In 2007 Jed McCaleb, an American entrepreneur, registered the Mtgox.com web domain to trade a popular type of game card in Tokyo. In 2010 McCaleb repurposed the site with the simple idea of providing a single place to connect buyers and sellers of bitcoin. By 2014 Mt. Gox was one of the largest bitcoin exchanges in the world, facilitating tens of thousands of transactions a day. Later that same year, it was gone.
Mt. Gox folded after hackers stole almost half a billion dollars in crypto-currencies, driving the company to bankruptcy. The collapse resonated through the crypto-currency underground as questions were raised around exchange security, not least because the Mt. Gox hack had been reportedly perpetrated for years without detection, with millions skimmed from the company since 2011.
Whilst the Mt. Gox collapse raised concern for users, it did not spark action from law makers. In 2014 the Australian Tax Office designated bitcoin as an intangible asset subject to GST. This drove many bitcoin start-ups from Australia and pushed concern about exchanges to back of mind for regulators.
But, as the number of digital currencies has increased and awareness of their use in both criminal activity and terrorism financing has grown, the Australian Government has recognised the importance of regulating digital exchanges.
It is on this backdrop that the Justice Minister Michael Keenen acted last week, unveiling draft amendments to the Anti-Money Laundering and Counter-Terrorism Financing Act. These changes would bring digital currencies under the remit of the Government’s financial intelligence and regulatory agency, AUSTRAC.
In effect the changes would hold digital currency exchanges to the same reporting standards as banks and enforce many of the same regulations that bind established banking competitors.
Bringing digital currency out from the underground will take time and the Government will need to move quickly, maintaining close contact with regulators internationally. The difficulty of keeping pace with technology is compounded by the challenge of defining this ever changing medium of exchange.
Regulators will need to engage in a broader discussion about the role of digital currencies in the financial system if they are to go down the path to legitimising their use.

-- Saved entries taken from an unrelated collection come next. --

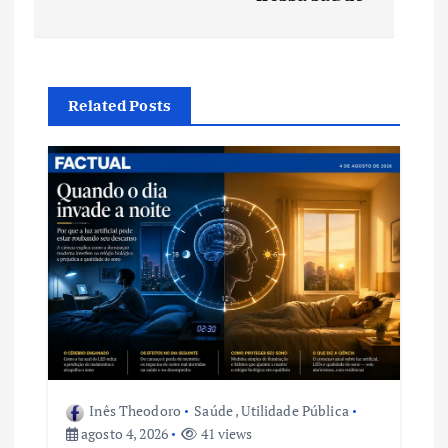
v
e
Related Posts
g
a
ç
ã
o
d
e
Inês Theodoro
Saúde
,
Utilidade Pública
agosto 4, 2026
41 views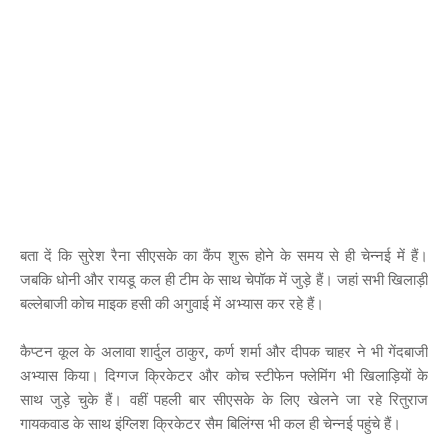
बता दें कि सुरेश रैना सीएसके का कैंप शुरू होने के समय से ही चेन्नई में हैं।
जबकि धोनी और रायडू कल ही टीम के साथ चेपॉक में जुड़े हैं। जहां सभी खिलाड़ी
बल्लेबाजी कोच माइक हसी की अगुवाई में अभ्यास कर रहे हैं।
कैप्टन कूल के अलावा शार्दुल ठाकुर, कर्ण शर्मा और दीपक चाहर ने भी गेंदबाजी
अभ्यास किया। दिग्गज क्रिकेटर और कोच स्टीफेन फ्लेमिंग भी खिलाड़ियों के
साथ जुड़े चुके हैं। वहीं पहली बार सीएसके के लिए खेलने जा रहे रितुराज
गायकवाड के साथ इंग्लिश क्रिकेटर सैम बिलिंग्स भी कल ही चेन्नई पहुंचे हैं।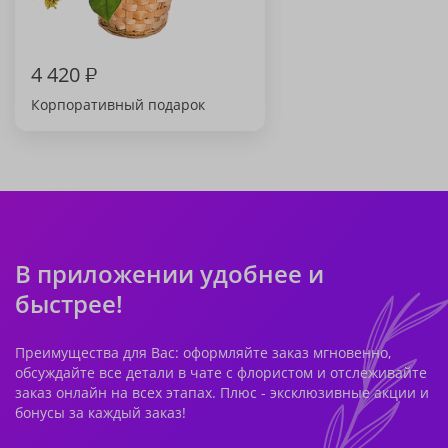
4 420
₽
Корпоративный подарок
В приложении удобнее и
быстрее!
Преимущества для Вас: оформляйте заказ мгновенно,
обсуждайте все детали в чате с флористом и отслеживайте
заказ онлайн на всех этапах. Плюс - эксклюзивные акции и
бонусы за каждый заказ!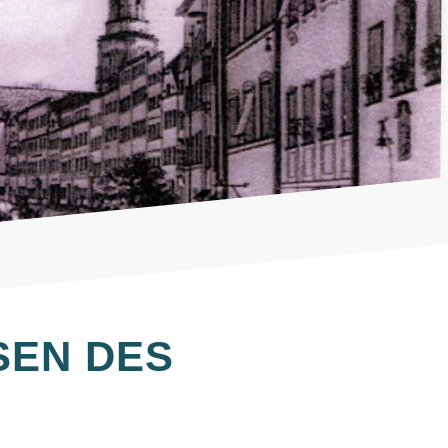
SEN DES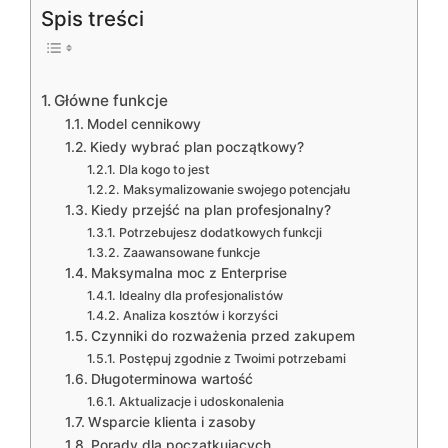
Spis treści
Główne funkcje
Model cennikowy
Kiedy wybrać plan początkowy?
Dla kogo to jest
Maksymalizowanie swojego potencjału
Kiedy przejść na plan profesjonalny?
Potrzebujesz dodatkowych funkcji
Zaawansowane funkcje
Maksymalna moc z Enterprise
Idealny dla profesjonalistów
Analiza kosztów i korzyści
Czynniki do rozważenia przed zakupem
Postępuj zgodnie z Twoimi potrzebami
Długoterminowa wartość
Aktualizacje i udoskonalenia
Wsparcie klienta i zasoby
Porady dla początkujących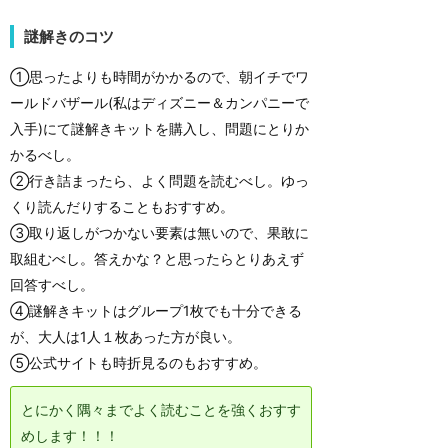
謎解きのコツ
①思ったよりも時間がかかるので、朝イチでワ
ールドバザール(私はディズニー＆カンパニーで
入手)にて謎解きキットを購入し、問題にとりか
かるべし。
②行き詰まったら、よく問題を読むべし。ゆっ
くり読んだりすることもおすすめ。
③取り返しがつかない要素は無いので、果敢に
取組むべし。答えかな？と思ったらとりあえず
回答すべし。
④謎解きキットはグループ1枚でも十分できる
が、大人は1人１枚あった方が良い。
⑤公式サイトも時折見るのもおすすめ。
とにかく隅々までよく読むことを強くおすす
めします！！！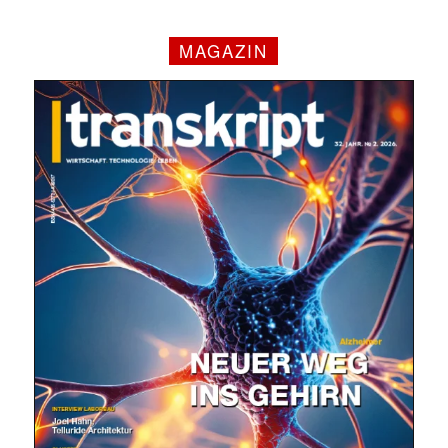
MAGAZIN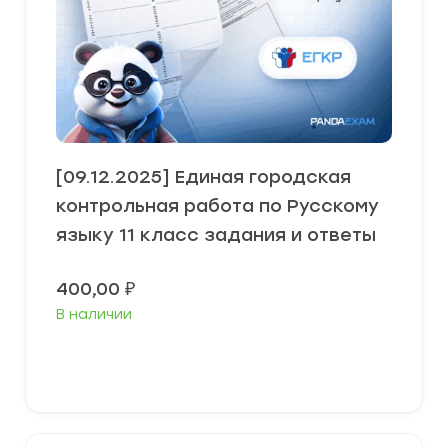
[09.12.2025] Единая городская
контрольная работа по Русскому
языку 11 класс задания и ответы
400,00
₽
В наличии
В корзину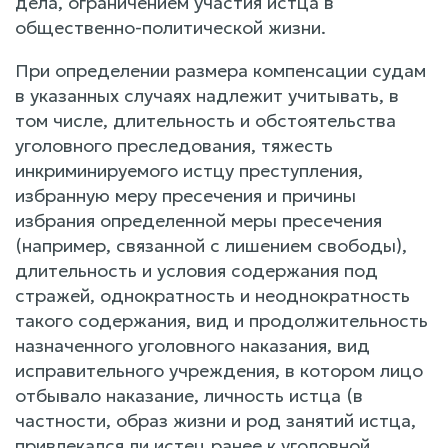
дела, ограничением участия истца в
общественно-политической жизни.
При определении размера компенсации судам
в указанных случаях надлежит учитывать, в
том числе, длительность и обстоятельства
уголовного преследования, тяжесть
инкриминируемого истцу преступления,
избранную меру пресечения и причины
избрания определенной меры пресечения
(например, связанной с лишением свободы),
длительность и условия содержания под
стражей, однократность и неоднократность
такого содержания, вид и продолжительность
назначенного уголовного наказания, вид
исправительного учреждения, в котором лицо
отбывало наказание, личность истца (в
частности, образ жизни и род занятий истца,
привлекался ли истец ранее к уголовной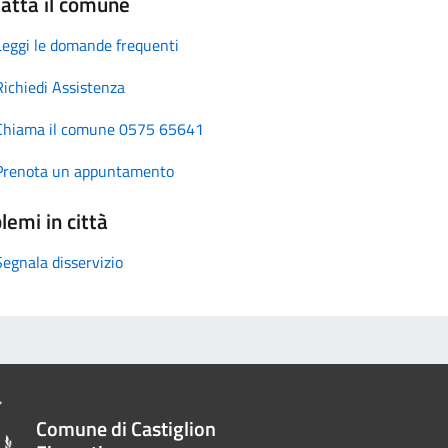
atta il comune
Leggi le domande frequenti
Richiedi Assistenza
Chiama il comune 0575 65641
Prenota un appuntamento
lemi in città
Segnala disservizio
Comune di Castiglion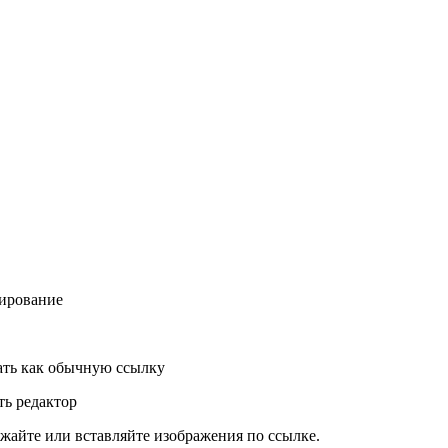
ирование
ть как обычную ссылку
ь редактор
жайте или вставляйте изображения по ссылке.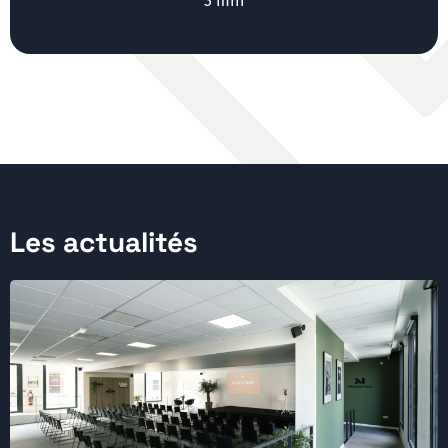
n
3 min
Les actualités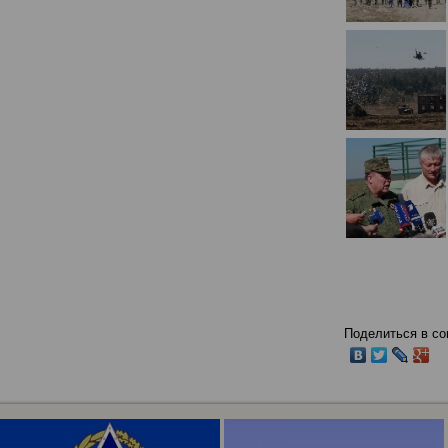
Поделиться в со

The difficulty with this discussion is it is much easier to point to what a digital currency is not rather than what it is. For example, currencies such as bitcoin are not fiat money as they are not legal tender; nor are they a money substitute (or token money) because they are not redeemable for any more fundamental unit than itself.
‘Commodity money’ is a description often used for digital currency, along with a comparison to silver and gold. But this is really just a euphemistic label for everything that is not money – all things against which money prices are paid. The ‘commodity money’ label also doesn’t explain why the Government would regulate crypto-exchanges in the same manner as banks that exchange fiat money.
The taxonomy of crypto-currencies is a broad debate, but not one that need be concluded before regulations are brought upon digital exchanges. The growing number of digital currencies and innovative ways of using them presents increasing financial risks.
If Australia is to prove its credentials as the fintech hub of Asia, the Government must address these risks without placing undue burden on the innovators driving digital disruption.